After doing this, maxCones will contain the maximum number of cones that can actually be filled, and if it is> = 1, then fill[1] through fill[maxCones] will contain the corresponding sequence of maxCone cone identifiers (positions in the sorted sequence), and the total time necessary for this will be in bestTime .
Possible improvements
The above algorithm solves the problem optimally only if it is limited that the dispenser never moves back too fast. In practice, this can be quite restrictive: for example, a cone model similar to the following
XXXX XXXX
will cause the distributor to make a long vertical stroke between each cone filled with it (provided that he can fill all of them).

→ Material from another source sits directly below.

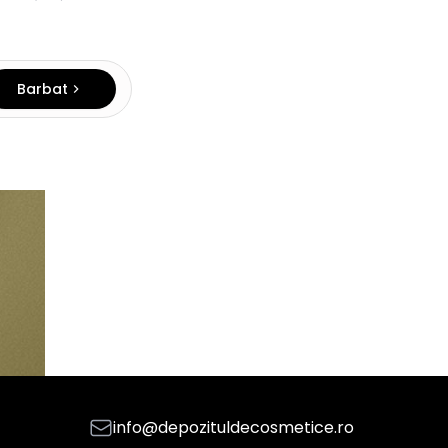
Barbat
info@depozituldecosmetice.ro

Filling several cones on one line and only then moving to another line will save a lot of time.
The difficulty of solving the problem optimally without the restriction above is that it starts to resemble very strongly some NP-hard problems, such as the Euclidean TSP problem. I don’t have time to look for a formal abbreviation, but I’m sure that the unlimited version of your problem is NP-hard, so the best we can hope to do with the polynomial time algorithm is to look for a good heuristic. For this purpose:
The DP solution above basically finds for each cone i the best way to fill the j cones as a whole, ending on the cone i and using only the other cones to the left of it. We can solve a slightly more general problem by breaking the sorted sequence of cones into adjacent blocks of b cones, and then finding for each cone I’m the best way to fill j cones in the sum that ends on cone i and use only cones that are either (a) in the earlier block (these cones should be to the left of i), or (b) in the same block as I (these cones are not necessary). The only solutions that are not taken into account in this approach are those that require us to fill the cone in some block, and then fill the cone in an earlier block (this includes, in particular, all the solutions in which we fill the cone in some block, cone into another block, and then another cone in the first block - at least one of the two movements between the blocks must be moved to the previous block).
Obviously, if we choose b = n, then this will find a common optimum (in a million years), but b should not be somewhere close to this large in order to get the optimal solution. Using a variation, the O (n ^ 2 * 2 ^ n) DP algorithm to solve the TSP to help calculate the optimal paths inside the block, choosing b = 10, say, would be quite feasible.
Another assumption is that instead of fixing the block size to exactly b, the cones at first could be more reasonably divided into blocks of size no more than b, that is, in such a way that the (unknown) optimal solution rarely had to fill the cone in previous block. In fact, provided that it is possible to heuristically evaluate the “quality” of a breakpoint (for example, using the minimum distance between any pair of points in 2 blocks), calculating a lock pattern that maximizes the estimate can be easily performed during O (bn) using (other) DP!